The government has received 20.4 billion pounds from share sales and dividends since it began selling its stake in 2013, Hammond said in a speech delivered in Washington at the International Monetary Fund spring meeting.
Britain, which has been selling chunks of the shares every three or four weeks this year, plans to sell the rest of its shareholding of less than 2 percent “in the coming months”.
It will have completely sold its stake by the end of May at the present rate, according to a Reuters calculation, marking a milestone in a sharp contrast with Royal Bank of Scotland (RBS.L), where the government still owns 70 percent of its shares nine years on from its own bailout.
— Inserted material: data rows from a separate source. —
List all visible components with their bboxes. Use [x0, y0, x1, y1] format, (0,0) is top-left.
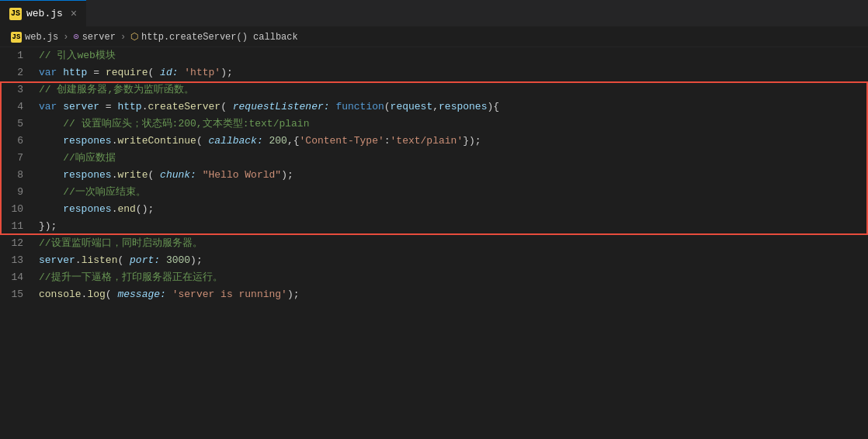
line-content-13: server.listen( port: 3000); [36, 252, 868, 269]
line-content-11: }); [36, 218, 868, 235]
code-line-12: 12 //设置监听端口，同时启动服务器。 [0, 235, 868, 252]
line-content-3: // 创建服务器,参数为监听函数。 [36, 81, 868, 99]
tab-label: web.js [26, 8, 63, 19]
breadcrumb-js-icon: JS [11, 32, 22, 43]
line-content-10: respones.end(); [36, 201, 868, 218]
line-num-3: 3 [0, 81, 36, 99]
line-content-6: respones.writeContinue( callback: 200,{'… [36, 133, 868, 150]
breadcrumb-server-icon: ⊙ [73, 31, 78, 43]
line-num-10: 10 [0, 201, 36, 218]
breadcrumb-callback-label: http.createServer() callback [141, 32, 298, 43]
line-content-7: //响应数据 [36, 150, 868, 167]
tab-close-button[interactable]: × [71, 8, 77, 20]
code-line-11: 11 }); [0, 218, 868, 235]
breadcrumb: JS web.js › ⊙ server › ⬡ http.createServ… [0, 27, 868, 47]
breadcrumb-sep-1: › [63, 32, 68, 43]
breadcrumb-sep-2: › [120, 32, 126, 43]
line-num-13: 13 [0, 252, 36, 269]
breadcrumb-server: ⊙ server [73, 31, 115, 43]
line-num-2: 2 [0, 64, 36, 81]
line-num-8: 8 [0, 167, 36, 184]
code-line-9: 9 //一次响应结束。 [0, 184, 868, 201]
code-area: 1 // 引入web模块 2 var http = require( id: '… [0, 47, 868, 439]
code-line-15: 15 console.log( message: 'server is runn… [0, 286, 868, 303]
code-line-13: 13 server.listen( port: 3000); [0, 252, 868, 269]
breadcrumb-file: JS web.js [11, 32, 58, 43]
line-content-12: //设置监听端口，同时启动服务器。 [36, 235, 868, 252]
code-line-8: 8 respones.write( chunk: "Hello World"); [0, 167, 868, 184]
line-content-1: // 引入web模块 [36, 47, 868, 64]
line-num-7: 7 [0, 150, 36, 167]
line-num-1: 1 [0, 47, 36, 64]
line-content-5: // 设置响应头；状态码:200,文本类型:text/plain [36, 116, 868, 133]
code-line-3: 3 // 创建服务器,参数为监听函数。 [0, 81, 868, 99]
line-content-2: var http = require( id: 'http'); [36, 64, 868, 81]
line-content-14: //提升一下逼格，打印服务器正在运行。 [36, 269, 868, 286]
line-num-6: 6 [0, 133, 36, 150]
tab-web-js[interactable]: JS web.js × [0, 0, 86, 27]
line-num-12: 12 [0, 235, 36, 252]
breadcrumb-file-label: web.js [25, 32, 58, 43]
code-line-6: 6 respones.writeContinue( callback: 200,… [0, 133, 868, 150]
line-num-11: 11 [0, 218, 36, 235]
code-line-7: 7 //响应数据 [0, 150, 868, 167]
code-line-1: 1 // 引入web模块 [0, 47, 868, 64]
code-line-5: 5 // 设置响应头；状态码:200,文本类型:text/plain [0, 116, 868, 133]
code-line-10: 10 respones.end(); [0, 201, 868, 218]
breadcrumb-server-label: server [82, 32, 116, 43]
line-num-15: 15 [0, 286, 36, 303]
line-num-9: 9 [0, 184, 36, 201]
code-line-4: 4 var server = http.createServer( reques… [0, 99, 868, 116]
line-content-9: //一次响应结束。 [36, 184, 868, 201]
tab-bar: JS web.js × [0, 0, 868, 27]
line-num-14: 14 [0, 269, 36, 286]
breadcrumb-func-icon: ⬡ [130, 31, 138, 43]
line-content-8: respones.write( chunk: "Hello World"); [36, 167, 868, 184]
js-file-icon: JS [9, 8, 22, 20]
line-content-15: console.log( message: 'server is running… [36, 286, 868, 303]
line-content-4: var server = http.createServer( requestL… [36, 99, 868, 116]
line-num-5: 5 [0, 116, 36, 133]
breadcrumb-callback: ⬡ http.createServer() callback [130, 31, 298, 43]
highlighted-region: 3 // 创建服务器,参数为监听函数。 4 var server = http.… [0, 81, 868, 235]
line-num-4: 4 [0, 99, 36, 116]
code-line-14: 14 //提升一下逼格，打印服务器正在运行。 [0, 269, 868, 286]
code-line-2: 2 var http = require( id: 'http'); [0, 64, 868, 81]
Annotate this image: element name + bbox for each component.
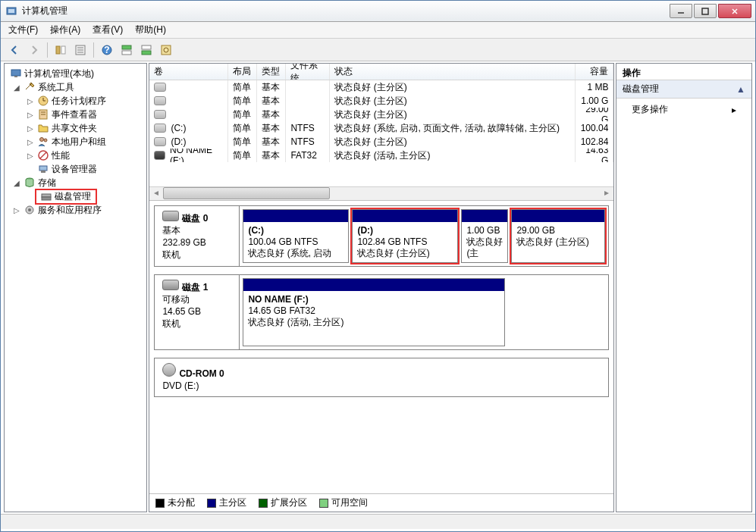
volume-row[interactable]: (C:)简单基本NTFS状态良好 (系统, 启动, 页面文件, 活动, 故障转储… <box>149 121 613 135</box>
tree-disk-management[interactable]: 磁盘管理 <box>6 189 145 203</box>
expand-icon[interactable]: ▷ <box>26 97 35 105</box>
disk-mgmt-icon <box>40 190 52 202</box>
tree-services[interactable]: ▷ 服务和应用程序 <box>6 203 145 217</box>
volume-row[interactable]: NO NAME (F:)简单基本FAT32状态良好 (活动, 主分区)14.63… <box>149 149 613 162</box>
svg-rect-15 <box>122 51 131 55</box>
properties-button[interactable] <box>71 41 89 59</box>
disk-map[interactable]: 磁盘 0 基本 232.89 GB 联机 (C:)100.04 GB NTFS状… <box>149 200 613 493</box>
partition-box[interactable]: (C:)100.04 GB NTFS状态良好 (系统, 启动 <box>243 209 349 263</box>
svg-rect-16 <box>142 45 151 49</box>
titlebar: 计算机管理 <box>1 1 755 22</box>
settings-button[interactable] <box>157 41 175 59</box>
legend-primary: 主分区 <box>207 496 246 509</box>
partition-box[interactable]: (D:)102.84 GB NTFS状态良好 (主分区) <box>352 209 458 263</box>
svg-rect-6 <box>56 46 60 54</box>
expand-icon[interactable]: ▷ <box>26 138 35 146</box>
legend-free: 可用空间 <box>319 496 368 509</box>
menu-view[interactable]: 查看(V) <box>93 23 123 36</box>
expand-icon[interactable]: ▷ <box>26 152 35 160</box>
event-icon <box>37 108 49 120</box>
col-volume[interactable]: 卷 <box>149 64 228 80</box>
actions-more[interactable]: 更多操作 ▸ <box>616 99 751 120</box>
col-capacity[interactable]: 容量 <box>576 64 613 80</box>
tree-system-tools[interactable]: ◢ 系统工具 <box>6 80 145 94</box>
partition-header <box>243 279 504 291</box>
window-title: 计算机管理 <box>22 5 670 17</box>
svg-line-31 <box>40 152 46 158</box>
menu-action[interactable]: 操作(A) <box>50 23 80 36</box>
svg-point-38 <box>28 208 31 211</box>
collapse-icon[interactable]: ◢ <box>12 83 21 92</box>
tree-performance[interactable]: ▷性能 <box>6 149 145 162</box>
partition-header <box>462 210 507 222</box>
tree-system-tools-label: 系统工具 <box>38 81 74 94</box>
tree-root-label: 计算机管理(本地) <box>24 67 94 80</box>
volume-row[interactable]: 简单基本状态良好 (主分区)1 MB <box>149 80 613 94</box>
expand-icon[interactable]: ▷ <box>12 206 21 214</box>
maximize-button[interactable] <box>694 4 717 18</box>
computer-icon <box>10 67 22 80</box>
disk-0-row[interactable]: 磁盘 0 基本 232.89 GB 联机 (C:)100.04 GB NTFS状… <box>154 205 609 267</box>
volume-row[interactable]: 简单基本状态良好 (主分区)1.00 G <box>149 94 613 108</box>
menu-file[interactable]: 文件(F) <box>8 23 38 36</box>
partition-box[interactable]: 1.00 GB状态良好 (主 <box>461 209 508 263</box>
help-button[interactable]: ? <box>98 41 116 59</box>
partition-box[interactable]: NO NAME (F:)14.65 GB FAT32状态良好 (活动, 主分区) <box>243 278 505 346</box>
minimize-button[interactable] <box>670 4 692 18</box>
forward-button[interactable] <box>25 41 43 59</box>
volume-list-body[interactable]: 简单基本状态良好 (主分区)1 MB简单基本状态良好 (主分区)1.00 G简单… <box>149 80 613 186</box>
volume-row[interactable]: (D:)简单基本NTFS状态良好 (主分区)102.84 <box>149 135 613 149</box>
view-bottom-button[interactable] <box>137 41 155 59</box>
disk-0-info: 磁盘 0 基本 232.89 GB 联机 <box>155 206 240 266</box>
horizontal-scrollbar[interactable]: ◂ ▸ <box>149 186 613 200</box>
close-button[interactable] <box>718 4 751 18</box>
volume-list-header: 卷 布局 类型 文件系统 状态 容量 <box>149 64 613 80</box>
col-filesystem[interactable]: 文件系统 <box>286 64 330 80</box>
users-icon <box>37 136 49 148</box>
services-icon <box>24 204 36 216</box>
col-layout[interactable]: 布局 <box>228 64 257 80</box>
back-button[interactable] <box>5 41 24 59</box>
legend-unallocated: 未分配 <box>155 496 195 509</box>
show-hide-button[interactable] <box>52 41 70 59</box>
col-type[interactable]: 类型 <box>257 64 286 80</box>
svg-text:?: ? <box>104 45 109 55</box>
volume-row[interactable]: 简单基本状态良好 (主分区)29.00 G <box>149 108 613 121</box>
col-status[interactable]: 状态 <box>330 64 576 80</box>
actions-disk-mgmt[interactable]: 磁盘管理 ▲ <box>616 80 751 99</box>
center-panel: 卷 布局 类型 文件系统 状态 容量 简单基本状态良好 (主分区)1 MB简单基… <box>149 63 614 512</box>
svg-point-29 <box>44 139 47 142</box>
tree-panel[interactable]: 计算机管理(本地) ◢ 系统工具 ▷任务计划程序 ▷事件查看器 ▷共享文件夹 <box>4 63 147 512</box>
svg-rect-17 <box>142 51 151 55</box>
tree-storage[interactable]: ◢ 存储 <box>6 176 145 189</box>
disk-0-partitions: (C:)100.04 GB NTFS状态良好 (系统, 启动(D:)102.84… <box>240 206 608 266</box>
tree-shared-folders[interactable]: ▷共享文件夹 <box>6 121 145 135</box>
partition-box[interactable]: 29.00 GB状态良好 (主分区) <box>511 209 605 263</box>
svg-rect-35 <box>42 194 51 197</box>
collapse-icon[interactable]: ◢ <box>12 179 21 187</box>
view-top-button[interactable] <box>118 41 136 59</box>
tree-root[interactable]: 计算机管理(本地) <box>6 67 145 80</box>
statusbar <box>1 514 755 529</box>
tree-task-scheduler[interactable]: ▷任务计划程序 <box>6 94 145 108</box>
disk-1-row[interactable]: 磁盘 1 可移动 14.65 GB 联机 NO NAME (F:)14.65 G… <box>154 274 609 350</box>
scrollbar-thumb[interactable] <box>163 187 330 199</box>
svg-rect-18 <box>162 45 171 55</box>
disk-icon <box>154 151 165 160</box>
tree-event-viewer[interactable]: ▷事件查看器 <box>6 108 145 121</box>
cdrom-icon <box>162 363 176 377</box>
menu-help[interactable]: 帮助(H) <box>135 23 166 36</box>
tree-device-manager[interactable]: 设备管理器 <box>6 162 145 176</box>
partition-header <box>353 210 457 222</box>
menubar: 文件(F) 操作(A) 查看(V) 帮助(H) <box>1 22 755 39</box>
tree-local-users[interactable]: ▷本地用户和组 <box>6 135 145 149</box>
svg-rect-32 <box>39 166 47 171</box>
svg-rect-36 <box>42 197 51 200</box>
window-buttons <box>670 4 755 18</box>
expand-icon[interactable]: ▷ <box>26 124 35 133</box>
cdrom-row[interactable]: CD-ROM 0 DVD (E:) <box>154 358 609 397</box>
cdrom-info: CD-ROM 0 DVD (E:) <box>155 358 608 396</box>
expand-icon[interactable]: ▷ <box>26 111 35 119</box>
tools-icon <box>24 81 36 93</box>
partition-header <box>512 210 604 222</box>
“Of the UK banks, Lloyds has cleaned up its act fastest since the financial crisis. The share price was badly hit by Brexit, but Lloyds has recovered much of its poise since, thanks to some decent numbers from the bank itself and from the wider economy,” Laith Khalaf, senior analyst at Hargreaves Lansdown, said.
António Horta-Osório, chief executive of Lloyds said the news was “a moment of huge pride” for the bank and its staff.
“As we look to the future, we remain absolutely focused on our commitment to help Britain prosper,” he said in a statement.